看到王朔凌的右营向自己逼近,萧二郎的主力大营开始缓缓地后撤。这又是一个莫名其妙的举动,因为在敌前后退是非常危险的事情,只能够以非常缓慢的速度进行,肯定不能摆脱敌手的进逼。然而,王朔凌心中却愈发不安,他肯定萧二郎这样做是一个深思熟虑的阴谋,却偏偏猜不透对手的用意。汗珠从他的额头渗了出来,一双有力的大手死死地扣住桌子的边缘,紧锁的眉头如同怒张的角弓。

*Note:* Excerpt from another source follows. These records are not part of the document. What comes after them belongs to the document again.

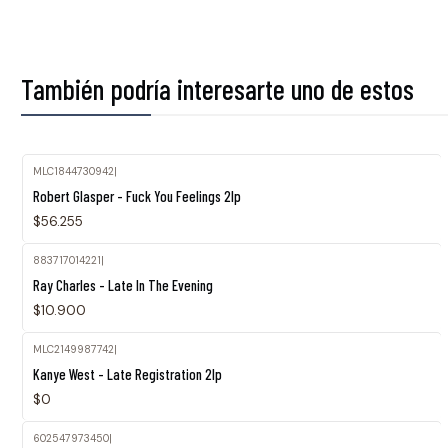
También podría interesarte uno de estos
MLC1844730942
|
Robert Glasper - Fuck You Feelings 2lp
$56.255
883717014221
|
Ray Charles - Late In The Evening
$10.900
MLC2149987742
|
Agotado
Kanye West - Late Registration 2lp
$0
602547973450
|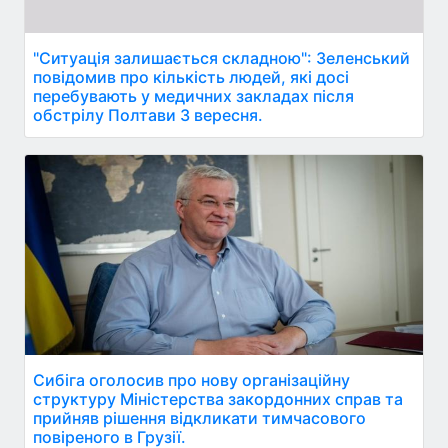
"Ситуація залишається складною": Зеленський
повідомив про кількість людей, які досі
перебувають у медичних закладах після
обстрілу Полтави 3 вересня.
Сибіга оголосив про нову організаційну
структуру Міністерства закордонних справ та
прийняв рішення відкликати тимчасового
повіреного в Грузії.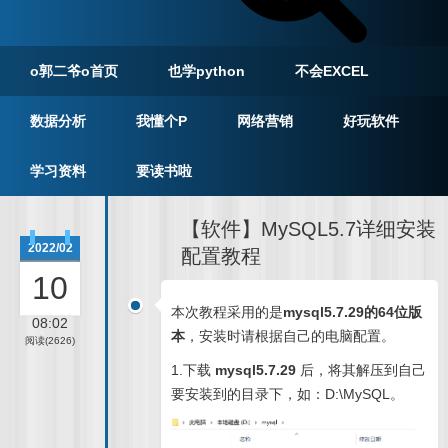
o郭二爷o首页
也学python
不会EXCEL
数据分析
我懂个P
网络营销
好玩软件
学习资料
要读书啦
【软件】MySQL5.7详细安装
2022/02
配置教程
10
本次教程采用的是
mysql5.7.29的64位版
08:02
本
，安装时请根据自己的电脑配置。
阅读(2626)
1.下载
mysql5.7.29
后，将其解压到自己
要安装到的目录下，如：D:\MySQL。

岑超看到他犹豫,凑过来说:“你害怕什么?我仔细想过了,萧二郎绝对是弄巧成拙。”
他阐述了他对战局的分析。
“你的两营步兵和他的主力大营是主战场,骑兵那些都次之。在主战场上,你人数占优势,而且已经形成分进合击之势,要是操办的好,说不定形成合围,局面绝对是你占优。”
他还总结道:“萧二郎故弄玄虚,将两成兵力浪费在缓不济急之处,这绝对是兵家大忌,取败之道!”
岑超的说法听起来很有道理,但是王朔凌知道,肯定有什么地方错了。他现在非常坚信,萧二郎那一旅偏师决非无足轻重的闲棋,恰恰相反,那是决定胜负的枢纽,是他所谓的‘奇兵’!
就在此时,萧二郎的步兵小方阵开始向前进逼。所有的人都瞪大了眼睛,这个人竟然真地用步兵去进攻骑兵。王朔凌心头一震,彻骨寒风吹散重重迷雾,真相分外清晰地暴露在他眼前。
是啊是啊!谁说步兵就不能进攻骑兵?他终究是被先入的成见所误。
现在他的骑兵陷入了死局,不论进攻退却,都会将侧翼暴露给萧二郎的骑兵。对手从侧面冲击将会占有很大的优势,伤亡比至少在三比一,搞不好五比一也是有可能的。而若是停留在原地等待对手的进攻,不能冲锋的骑兵相对于步兵毫无优势可言。更要命的是,萧二郎的步兵已经结成方阵,而骑兵无论如何不可能结成那样密不透风的坚实阵形。最终他的骑兵会被萧二郎数量居于劣势的步兵击败。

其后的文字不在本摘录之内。